Two points and a vote in Parliament: the Speaker's proposal for disobedience

The proposal was not to fill the vacancies left by MPs stripped of their seat and to involve the Catalan Government

BarcelonaThat Pau Juvillà no longer has a seat in Parliament is the only absolute truth of the first disqualification of an MP during the current Catalan legislature. In spite of the speeches, the promises, the appearances without questions and the votes in the plenary and in the Statute of the Deputies commission, the pro-independence movement has not managed to keep the seat before the interference of the Central Electoral Board (JEC), which has imposed its executive power over the chamber's regulations.
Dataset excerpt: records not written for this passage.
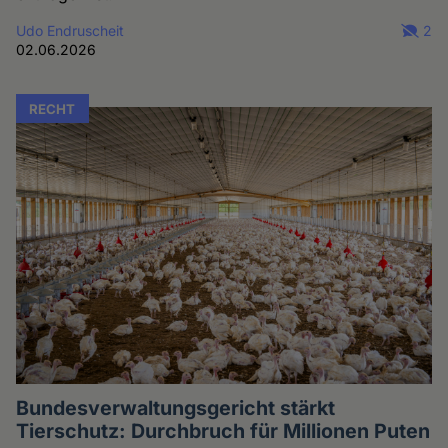
Udo Endruscheit
2
02.06.2026
RECHT
Bundesverwaltungsgericht stärkt
Tierschutz: Durchbruch für Millionen Puten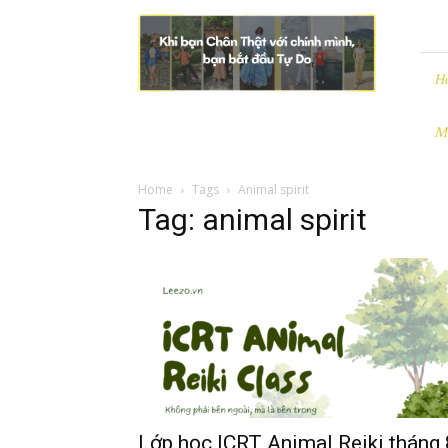
Leezo
|
Chân
Thật
H
và
Tự
M
Do
Home
Tags
Animal spirit
Tag: animal spirit
Lớp học ICRT Animal Reiki tháng 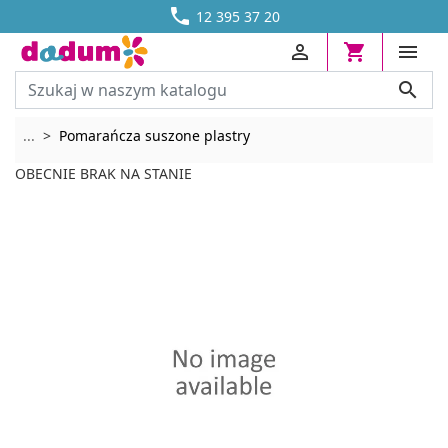




DOSTAWA OD 13,70 ZŁ
12 395 37 20




Rozwiń breadcrumbs
...
Pomarańcza suszone plastry
OBECNIE BRAK NA STANIE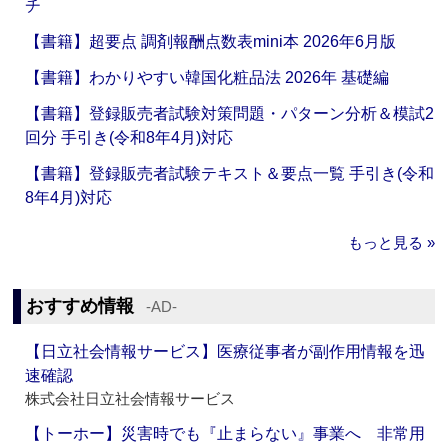
チ
【書籍】超要点 調剤報酬点数表mini本 2026年6月版
【書籍】わかりやすい韓国化粧品法 2026年 基礎編
【書籍】登録販売者試験対策問題・パターン分析＆模試2
回分 手引き(令和8年4月)対応
【書籍】登録販売者試験テキスト＆要点一覧 手引き(令和
8年4月)対応
もっと見る »
おすすめ情報
‐AD‐
【日立社会情報サービス】医療従事者が副作用情報を迅
速確認
株式会社日立社会情報サービス
【トーホー】災害時でも『止まらない』事業へ 非常用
Speaker Laura Borràs explained last Monday to RAC1 that she had made a proposal of collective disobedience that had not been accepted by ERC and CUP. She did not want to give more details, despite public requests for information from all other parliamentary groups. ARA has had access to the Speaker's last proposal to pro-independence parties: it is a brief text with only two generic points that had to be validated. First, the parliamentary Bureau would have to process it and the Parliament could have a vote. JxCat, ERC and the CUP's votes would be enough to get it passed. This is the proposal:

  1. "Disobedience to any future disqualification will be maintained. All groups undertake not to eventually cover vacancies due to disqualification, without prejudice to the right of MPs to voluntarily resign their seat."
  2. "The Government commits to obeying Parliament even against judicial or administrative resolutions."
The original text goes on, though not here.